*DIRECTIONS:* Scan the data below for the string "giỏi". Copy every line where it appears.

*DATASET RECORDS:*
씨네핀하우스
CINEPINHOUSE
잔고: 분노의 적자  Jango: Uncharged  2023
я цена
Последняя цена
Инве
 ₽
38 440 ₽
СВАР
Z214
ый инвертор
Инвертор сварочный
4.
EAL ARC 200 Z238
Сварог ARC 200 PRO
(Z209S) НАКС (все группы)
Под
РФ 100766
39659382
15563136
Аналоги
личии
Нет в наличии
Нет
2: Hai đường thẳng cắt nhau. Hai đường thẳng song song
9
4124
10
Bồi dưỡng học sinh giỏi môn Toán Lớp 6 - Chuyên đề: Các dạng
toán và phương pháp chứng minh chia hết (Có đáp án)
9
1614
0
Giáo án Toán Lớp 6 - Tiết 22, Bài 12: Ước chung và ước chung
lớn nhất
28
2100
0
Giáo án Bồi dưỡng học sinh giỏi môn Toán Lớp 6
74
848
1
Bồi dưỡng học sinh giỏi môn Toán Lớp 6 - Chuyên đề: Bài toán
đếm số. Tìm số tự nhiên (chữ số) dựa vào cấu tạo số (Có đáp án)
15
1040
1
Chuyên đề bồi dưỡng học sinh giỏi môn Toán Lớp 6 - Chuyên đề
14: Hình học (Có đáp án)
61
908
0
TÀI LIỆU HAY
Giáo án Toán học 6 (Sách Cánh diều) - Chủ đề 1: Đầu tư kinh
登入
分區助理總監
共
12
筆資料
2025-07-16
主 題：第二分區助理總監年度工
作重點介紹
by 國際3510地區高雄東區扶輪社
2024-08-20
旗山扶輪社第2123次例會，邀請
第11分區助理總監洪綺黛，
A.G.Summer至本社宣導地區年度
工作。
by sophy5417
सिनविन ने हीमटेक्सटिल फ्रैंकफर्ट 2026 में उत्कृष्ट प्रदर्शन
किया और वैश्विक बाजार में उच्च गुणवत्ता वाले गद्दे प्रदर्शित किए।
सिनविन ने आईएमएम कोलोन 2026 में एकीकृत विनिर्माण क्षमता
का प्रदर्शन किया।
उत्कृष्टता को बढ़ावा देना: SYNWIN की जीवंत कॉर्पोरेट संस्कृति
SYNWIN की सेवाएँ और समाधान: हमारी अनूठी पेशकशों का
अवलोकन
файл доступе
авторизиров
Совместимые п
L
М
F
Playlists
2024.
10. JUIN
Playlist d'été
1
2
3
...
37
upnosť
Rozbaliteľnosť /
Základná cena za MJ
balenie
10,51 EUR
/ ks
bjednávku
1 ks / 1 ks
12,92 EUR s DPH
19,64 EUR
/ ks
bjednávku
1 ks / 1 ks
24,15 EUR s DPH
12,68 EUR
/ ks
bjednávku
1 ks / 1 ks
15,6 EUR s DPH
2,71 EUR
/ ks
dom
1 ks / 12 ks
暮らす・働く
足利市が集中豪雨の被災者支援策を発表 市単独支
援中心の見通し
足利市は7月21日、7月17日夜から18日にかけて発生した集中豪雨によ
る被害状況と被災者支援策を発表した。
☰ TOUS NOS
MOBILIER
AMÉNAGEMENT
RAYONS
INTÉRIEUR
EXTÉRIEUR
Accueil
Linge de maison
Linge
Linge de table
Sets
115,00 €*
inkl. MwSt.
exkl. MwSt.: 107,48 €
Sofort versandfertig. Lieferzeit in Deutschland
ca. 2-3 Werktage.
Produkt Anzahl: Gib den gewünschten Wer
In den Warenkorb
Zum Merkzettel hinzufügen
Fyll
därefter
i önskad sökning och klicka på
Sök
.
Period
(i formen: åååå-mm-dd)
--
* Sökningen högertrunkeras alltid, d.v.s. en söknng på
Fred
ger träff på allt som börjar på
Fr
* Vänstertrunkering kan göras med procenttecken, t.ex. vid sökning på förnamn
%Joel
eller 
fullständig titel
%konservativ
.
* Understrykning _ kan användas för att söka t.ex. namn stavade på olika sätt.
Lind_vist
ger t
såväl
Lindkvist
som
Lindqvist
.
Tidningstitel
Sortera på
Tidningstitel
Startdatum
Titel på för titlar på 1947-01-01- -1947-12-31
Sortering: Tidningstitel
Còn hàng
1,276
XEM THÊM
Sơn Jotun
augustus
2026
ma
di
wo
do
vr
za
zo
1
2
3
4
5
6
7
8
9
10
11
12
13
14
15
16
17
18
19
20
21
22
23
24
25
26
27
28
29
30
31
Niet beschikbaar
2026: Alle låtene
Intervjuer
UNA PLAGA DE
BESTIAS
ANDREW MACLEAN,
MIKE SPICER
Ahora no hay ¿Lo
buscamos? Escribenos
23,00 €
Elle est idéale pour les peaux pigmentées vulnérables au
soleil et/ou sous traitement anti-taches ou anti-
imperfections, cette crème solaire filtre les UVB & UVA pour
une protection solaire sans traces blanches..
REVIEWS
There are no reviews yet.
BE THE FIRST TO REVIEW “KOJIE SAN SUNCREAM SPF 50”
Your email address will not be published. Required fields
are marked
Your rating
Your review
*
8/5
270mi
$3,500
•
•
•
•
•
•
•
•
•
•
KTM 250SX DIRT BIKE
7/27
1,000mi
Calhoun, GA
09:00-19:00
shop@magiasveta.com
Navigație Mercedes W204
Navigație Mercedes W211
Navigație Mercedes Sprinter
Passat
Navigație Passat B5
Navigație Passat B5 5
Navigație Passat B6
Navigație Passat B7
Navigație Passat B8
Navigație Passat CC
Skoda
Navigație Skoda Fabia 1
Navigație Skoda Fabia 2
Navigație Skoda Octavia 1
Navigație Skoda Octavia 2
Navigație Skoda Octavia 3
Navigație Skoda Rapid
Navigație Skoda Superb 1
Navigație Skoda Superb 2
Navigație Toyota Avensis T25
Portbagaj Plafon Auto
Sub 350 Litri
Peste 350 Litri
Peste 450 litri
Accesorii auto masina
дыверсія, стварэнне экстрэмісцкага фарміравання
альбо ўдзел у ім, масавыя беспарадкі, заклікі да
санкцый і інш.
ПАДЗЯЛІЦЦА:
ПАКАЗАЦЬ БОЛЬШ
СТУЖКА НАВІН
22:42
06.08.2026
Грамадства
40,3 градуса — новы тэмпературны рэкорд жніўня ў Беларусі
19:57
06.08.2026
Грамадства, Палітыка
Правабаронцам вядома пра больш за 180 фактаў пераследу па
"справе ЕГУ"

*THE COMPLETED TASK:*
Bồi dưỡng học sinh giỏi môn Toán Lớp 6 - Chuyên đề: Các dạng
Giáo án Bồi dưỡng học sinh giỏi môn Toán Lớp 6
Bồi dưỡng học sinh giỏi môn Toán Lớp 6 - Chuyên đề: Bài toán
Chuyên đề bồi dưỡng học sinh giỏi môn Toán Lớp 6 - Chuyên đề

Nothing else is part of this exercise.